Nonostante lo scalo di Olbia non sia stato formalmente chiuso, l'emergenza ha avuto ripercussioni significative sul traffico aereo.

Numerosi voli in arrivo sono stati dirottati verso gli aeroporti di Cagliari e Alghero, una decisione presa per evitare interferenze con le cruciali operazioni di spegnimento condotte dai due Canadair. Anche i voli in partenza, previsti dalle ore 17, hanno subito consistenti ritardi, causando disagi ai passeggeri e all'organizzazione dello scalo.

La gravità del rogo ha imposto anche la chiusura temporanea della statale 125, un'arteria fondamentale per la viabilità locale, al fine di garantire la sicurezza e facilitare l'accesso ai mezzi di soccorso.

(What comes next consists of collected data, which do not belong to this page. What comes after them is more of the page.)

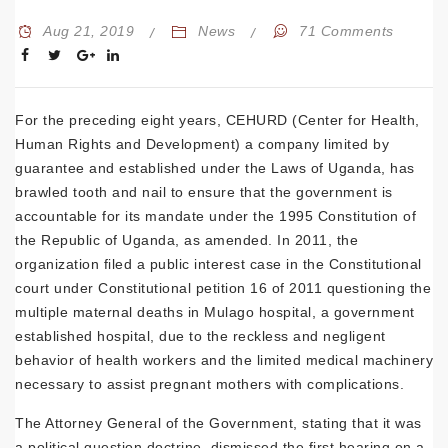
Aug 21, 2019
News
71 Comments
For the preceding eight years, CEHURD (Center for Health,
Human Rights and Development) a company limited by
guarantee and established under the Laws of Uganda, has
brawled tooth and nail to ensure that the government is
accountable for its mandate under the 1995 Constitution of
the Republic of Uganda, as amended. In 2011, the
organization filed a public interest case in the Constitutional
court under Constitutional petition 16 of 2011 questioning the
multiple maternal deaths in Mulago hospital, a government
established hospital, due to the reckless and negligent
behavior of health workers and the limited medical machinery
necessary to assist pregnant mothers with complications.
The Attorney General of the Government, stating that it was
a political question doctrine, dismissed the first hearing on a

Sul posto, un'imponente macchina organizzativa ha visto l'impiego di due Canadair e due elicotteri per gli interventi aerei, supportati a terra da squadre della Forestale, dei Vigili del Fuoco e da numerose associazioni di volontariato.

Le complesse operazioni sono state coordinate dall'Ispettorato forestale di Tempio e dalla stazione di Olbia. L'incendio, innescatosi dalla strada, ha purtroppo devastato circa cinque ettari di territorio.

L'Aeroporto di Olbia e la gestione delle emergenze

L'aeroporto di Olbia, noto come Aeroporto Olbia Costa Smeralda, è uno degli snodi principali della Sardegna, gestendo voli nazionali e internazionali. La struttura, gestita da Geasar S.p.A., vanta una pista lunga 2.446 metri. In frangenti critici come quello dell'11 luglio 2026, lo scalo attiva specifiche procedure di sicurezza e si coordina con le autorità locali. Questo include il coinvolgimento delle forze dell'ordine, dei Vigili del Fuoco e delle autorità sanitarie, tutti elementi previsti dal piano di emergenza aeroportuale, volto a tutelare la sicurezza di passeggeri e personale.